Mehr Sport Klitschko-Freundin: „Ich war zu wild“

Klein, aber oho: Hayden Panettiere, die Freundin von Wladimir Klitschko, ist nur 1,54 Meter groß, doch beim Fußball durfte sie nicht mitmachen, weil sie zu hart war. Foto: ap

Hayden Panettiere, die Freundin von Wladimir, kämpft innerlich mit, wenn die Klitschkos im Ring stehen. In der AZ erzählt sie, warum sie die Boxkämpfe ihres Freundes lieber von weiter hinten mitverfolgt.

 

AZ:Frau Panettiere, bei Vitali Klitschkos Kämpfen trauen Sie sich ja gleich in die erste Reihe. Wenn hingegen Ihr Freund Wladimir boxt, versteckten Sie sich bisher immer in der Menge...

HAYDEN PANETTIERE: Das stimmt, bei Wladimir bin ich so angespannt, dass ich lieber für mich bin. Jetzt aber bei Vitali, da kann ich voll aus mir rausgehen und ihn nach Leibeskräften unterstützen.

Und auch sehr stimmgewaltig, Sie sind ja fast ausgerastet während des Kampfes.

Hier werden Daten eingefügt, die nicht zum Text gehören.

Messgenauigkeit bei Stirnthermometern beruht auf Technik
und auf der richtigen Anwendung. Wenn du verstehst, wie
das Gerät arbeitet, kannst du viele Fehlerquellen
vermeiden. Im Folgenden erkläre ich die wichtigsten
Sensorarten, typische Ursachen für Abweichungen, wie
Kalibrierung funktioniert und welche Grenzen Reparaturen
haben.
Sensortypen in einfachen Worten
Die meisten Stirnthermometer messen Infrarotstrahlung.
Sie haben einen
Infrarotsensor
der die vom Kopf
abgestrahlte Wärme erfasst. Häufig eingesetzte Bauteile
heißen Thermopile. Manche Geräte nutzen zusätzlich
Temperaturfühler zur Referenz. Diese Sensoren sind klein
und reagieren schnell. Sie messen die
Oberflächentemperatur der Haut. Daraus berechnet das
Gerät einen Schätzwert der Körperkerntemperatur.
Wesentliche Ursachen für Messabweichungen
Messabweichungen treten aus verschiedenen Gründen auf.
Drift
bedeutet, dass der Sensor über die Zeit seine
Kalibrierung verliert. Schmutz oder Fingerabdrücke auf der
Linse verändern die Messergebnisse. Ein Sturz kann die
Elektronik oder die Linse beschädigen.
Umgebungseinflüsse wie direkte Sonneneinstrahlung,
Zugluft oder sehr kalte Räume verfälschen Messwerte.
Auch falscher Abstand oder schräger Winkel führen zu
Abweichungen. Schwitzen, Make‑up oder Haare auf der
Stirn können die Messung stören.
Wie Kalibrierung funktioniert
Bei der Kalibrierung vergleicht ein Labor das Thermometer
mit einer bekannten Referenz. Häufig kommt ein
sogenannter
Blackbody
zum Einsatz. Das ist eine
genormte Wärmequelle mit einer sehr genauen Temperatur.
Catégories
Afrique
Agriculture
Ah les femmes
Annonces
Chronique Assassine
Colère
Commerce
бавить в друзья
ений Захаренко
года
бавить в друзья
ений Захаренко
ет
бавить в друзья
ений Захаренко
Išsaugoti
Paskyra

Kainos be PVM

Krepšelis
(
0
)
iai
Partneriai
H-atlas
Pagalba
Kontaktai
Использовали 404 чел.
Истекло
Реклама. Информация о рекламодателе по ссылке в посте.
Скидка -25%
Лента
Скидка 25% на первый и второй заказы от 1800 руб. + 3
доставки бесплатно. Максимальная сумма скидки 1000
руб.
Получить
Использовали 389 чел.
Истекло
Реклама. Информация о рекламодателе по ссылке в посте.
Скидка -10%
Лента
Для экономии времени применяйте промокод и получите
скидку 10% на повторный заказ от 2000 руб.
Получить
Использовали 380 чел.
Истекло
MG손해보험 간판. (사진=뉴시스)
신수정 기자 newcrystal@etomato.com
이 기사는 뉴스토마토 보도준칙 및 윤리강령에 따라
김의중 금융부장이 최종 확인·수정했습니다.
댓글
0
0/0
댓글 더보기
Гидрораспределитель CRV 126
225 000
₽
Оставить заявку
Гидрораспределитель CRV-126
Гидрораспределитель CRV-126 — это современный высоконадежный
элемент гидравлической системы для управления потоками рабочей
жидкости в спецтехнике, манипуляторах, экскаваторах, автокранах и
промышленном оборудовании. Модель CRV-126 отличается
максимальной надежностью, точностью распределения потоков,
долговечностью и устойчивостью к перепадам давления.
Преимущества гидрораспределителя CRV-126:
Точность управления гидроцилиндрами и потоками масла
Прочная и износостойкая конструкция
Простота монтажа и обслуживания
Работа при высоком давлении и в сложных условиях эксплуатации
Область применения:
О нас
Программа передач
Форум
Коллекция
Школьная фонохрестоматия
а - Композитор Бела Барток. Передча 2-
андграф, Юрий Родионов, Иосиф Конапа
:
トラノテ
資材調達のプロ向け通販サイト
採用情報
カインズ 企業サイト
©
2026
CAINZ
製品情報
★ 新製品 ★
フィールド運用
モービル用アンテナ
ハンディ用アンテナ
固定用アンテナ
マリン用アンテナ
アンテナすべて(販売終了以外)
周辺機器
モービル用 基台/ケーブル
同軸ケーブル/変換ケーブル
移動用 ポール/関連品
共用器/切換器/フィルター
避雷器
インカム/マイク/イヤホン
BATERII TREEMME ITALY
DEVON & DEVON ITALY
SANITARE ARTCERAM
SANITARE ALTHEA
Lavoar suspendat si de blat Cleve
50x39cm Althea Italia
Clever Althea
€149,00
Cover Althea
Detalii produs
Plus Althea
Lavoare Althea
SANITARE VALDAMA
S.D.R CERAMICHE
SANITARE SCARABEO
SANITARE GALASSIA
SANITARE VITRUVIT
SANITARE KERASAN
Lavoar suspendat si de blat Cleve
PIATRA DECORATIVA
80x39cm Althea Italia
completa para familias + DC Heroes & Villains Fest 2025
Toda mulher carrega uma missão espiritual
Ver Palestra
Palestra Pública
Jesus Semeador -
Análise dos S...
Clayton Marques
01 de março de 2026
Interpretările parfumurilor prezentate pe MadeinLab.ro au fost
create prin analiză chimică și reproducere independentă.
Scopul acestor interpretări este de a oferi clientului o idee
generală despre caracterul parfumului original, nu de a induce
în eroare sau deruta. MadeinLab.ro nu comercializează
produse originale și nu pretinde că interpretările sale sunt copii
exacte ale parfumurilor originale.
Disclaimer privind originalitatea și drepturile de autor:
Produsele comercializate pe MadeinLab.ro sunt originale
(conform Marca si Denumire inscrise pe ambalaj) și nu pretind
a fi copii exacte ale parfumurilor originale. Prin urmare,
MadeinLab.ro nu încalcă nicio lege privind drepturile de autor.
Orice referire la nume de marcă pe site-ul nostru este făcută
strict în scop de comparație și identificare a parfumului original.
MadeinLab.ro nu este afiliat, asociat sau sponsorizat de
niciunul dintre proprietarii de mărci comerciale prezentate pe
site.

Ich bin sehr emotional, lasse mich da auch voll gehen. Sie können sich vorstellen, dass ich zu einem fanatischen Anhänger, der Klitschkos geworden bin. Und ich denke, es ist auch sehr wichtig, dass der Mann, der da im Ring steht, die volle Unterstützung der Familie hatte, dass bei Vitali etwa auch seine Frau Natalie dabei ist. Die Unterstützung der Familie ist bei allem, was man im Leben tut, das Wichtigste.

Wie aufgewühlt sind Sie, wenn Vitali im Ring steht?

Es geht. Wenn ich sehe, wie die Jungs marschieren, das tun, was sie eben am besten können, nämlich die anderen verprügeln, dann bin ich innerlich ganz ruhig und genieße das. Boxen ist schon ein großartiger Sport.

Die Metamorphose, die Vitali – ein herzensguter, lieber Mensch außerhalb des Rings – durchmacht, sobald er in den Ring steigt, muss doch auch für eine Schauspielerin faszinierend sein.

Absolut. Er wird diese Kampfmaschine. Aber es verblüfft mich nicht so sehr. Ich kannte die beiden ja als Boxer, ehe ich sie als Menschen kennen lernte. Daher war mir von Anfang an bewusst, dass bei beiden zwei Seiten zum Charakter gehören. Das sind eben die zwei Seiten derselben Medaille, die erst den vollständigen Menschen ausmachen.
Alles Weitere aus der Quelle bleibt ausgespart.